Since the trust was closed in preparation for the listing it had had five buyers for every seller, and that was without institutional buying. The largest unit holder had about one million units and the average among the 8000 investors was just under 16,000 units.
The compliance listing, simply turning unlisted units into listed and therefore more easily tradeable ones, is scheduled for September 7 and sets up a tantalising prospect.
Calan's general manager, Chris Donahoe, says the trust will lob into the listings around the bottom of the NZSE 40 index.
Property For Industry, also a pure-play property investor, is in that spot now with $125 million market capitalisation.
At the December balance date Property For Industry's asset backing was 78c a share and it has traded occasionally above that, but in the past two months has been discounted down to 69c.
Calan would have a market capitalisation of $139 million on its asset backing of $1.11 a unit.

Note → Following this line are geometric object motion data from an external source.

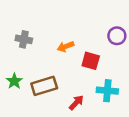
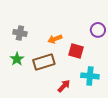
green star: (14, 81) -> (17, 59), moved
brown rectangle: (44, 86) -> (44, 62), moved

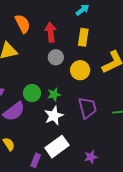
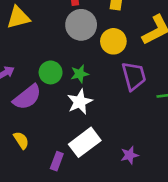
gray circle: (56, 57) -> (81, 25), size x1.5
purple trapezoid: (87, 108) -> (134, 76), moved

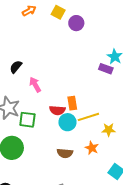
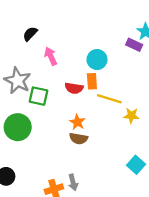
yellow line: (88, 117) -> (109, 99), turned 30
cyan circle: (67, 122) -> (97, 60), moved
orange star: (92, 148) -> (77, 122), moved

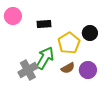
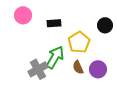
black circle: (90, 33) -> (105, 25), moved
brown semicircle: (68, 68) -> (78, 67), turned 96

Although the bottom of the market forms only a tiny proportion of the index, institutional buying for weighting purposes would put a premium on the stock - at least during the weighting period.
As even AMP found with the listing of its blue-ribbon office trust, that weighting period does not last forever and its stock has been lumped into the discounted property stocks basket.

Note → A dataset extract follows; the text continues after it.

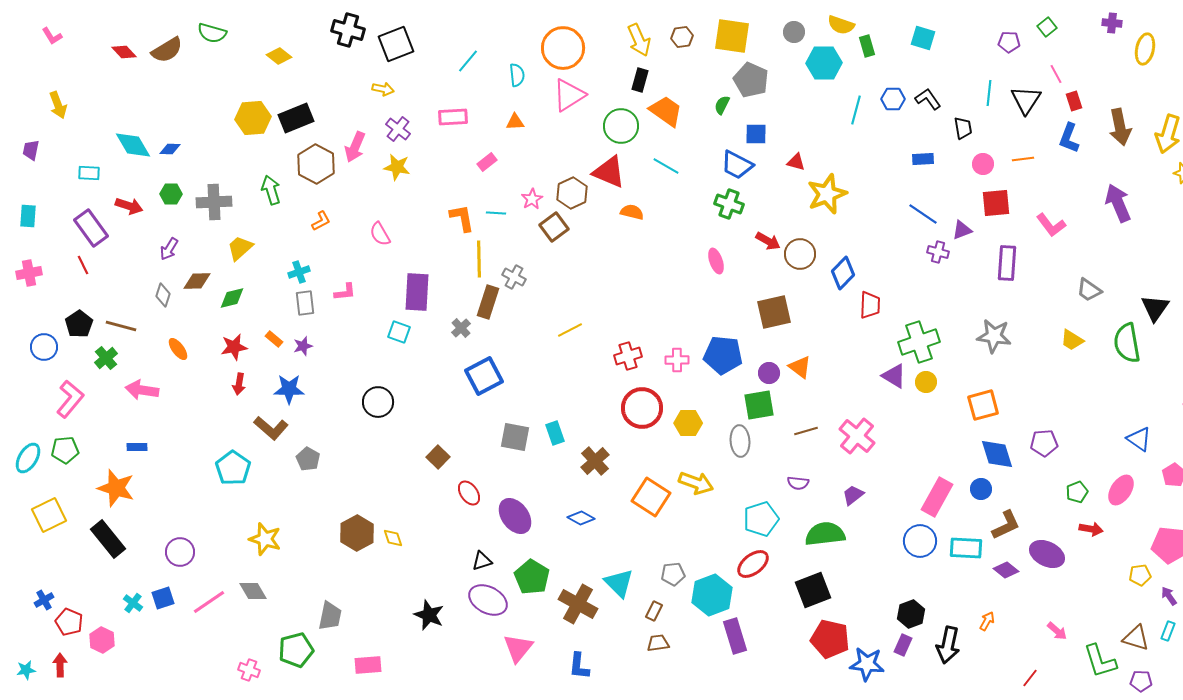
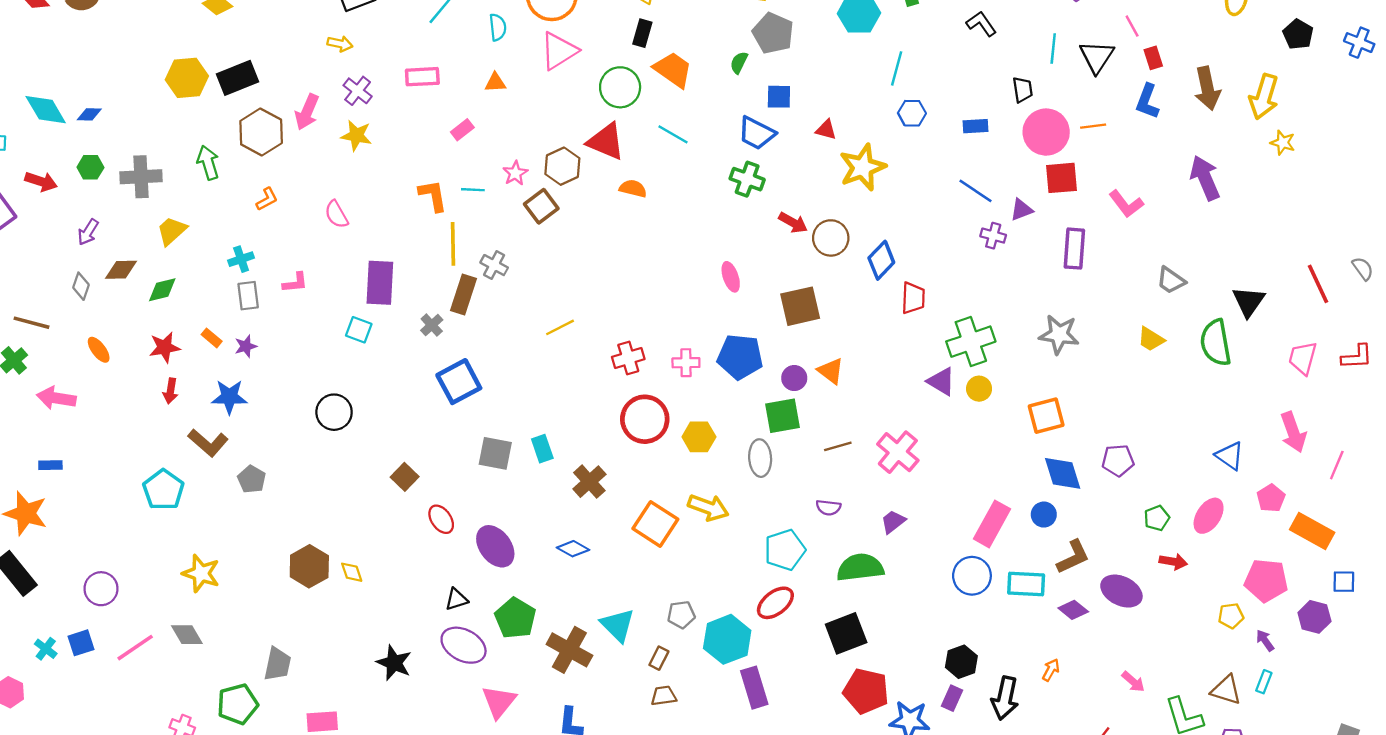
blue hexagon: (893, 99) -> (912, 113), moved
black L-shape: (928, 99) -> (981, 24), moved
pink circle: (983, 164) -> (1046, 132), size x1.8
pink ellipse: (716, 261) -> (731, 277), moved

Its asset backing has been chopped back 6.3c from the prospectus forecast, so the current market price of 90c (plus 4.1c dividend) produces a discount against anticipated value and small premium over the revised backing of 92.7c.
While AMP claims the premium spot in the New Zealand property market through possession of the best of the central business district buildings, uncertainty about the whole office market has to carry through to this stock.
Property For Industry believes it has a strong-performing collection of assets in the property sector which is doing best, yet still struggles for investor confidence.
Calan moves into a sector which is new to investors, and has another recent new player in Ryman Healthcare on market capitalisation of $136 million, $1.36 a share and therefore also competing to take that last slot in the NZSE 40.
It had hoped for a listing price in the range of $1.50 to $1.80, but is still trading well above asset backing of 71c a share.
By Bob Dey
Calan Healthcare Properties will achieve stock exchange listing in a fortnight, after having worked steadily towards that goal in the past five years.
In tandem, its asset growth has been strong and its development plans are expected to make it a major force.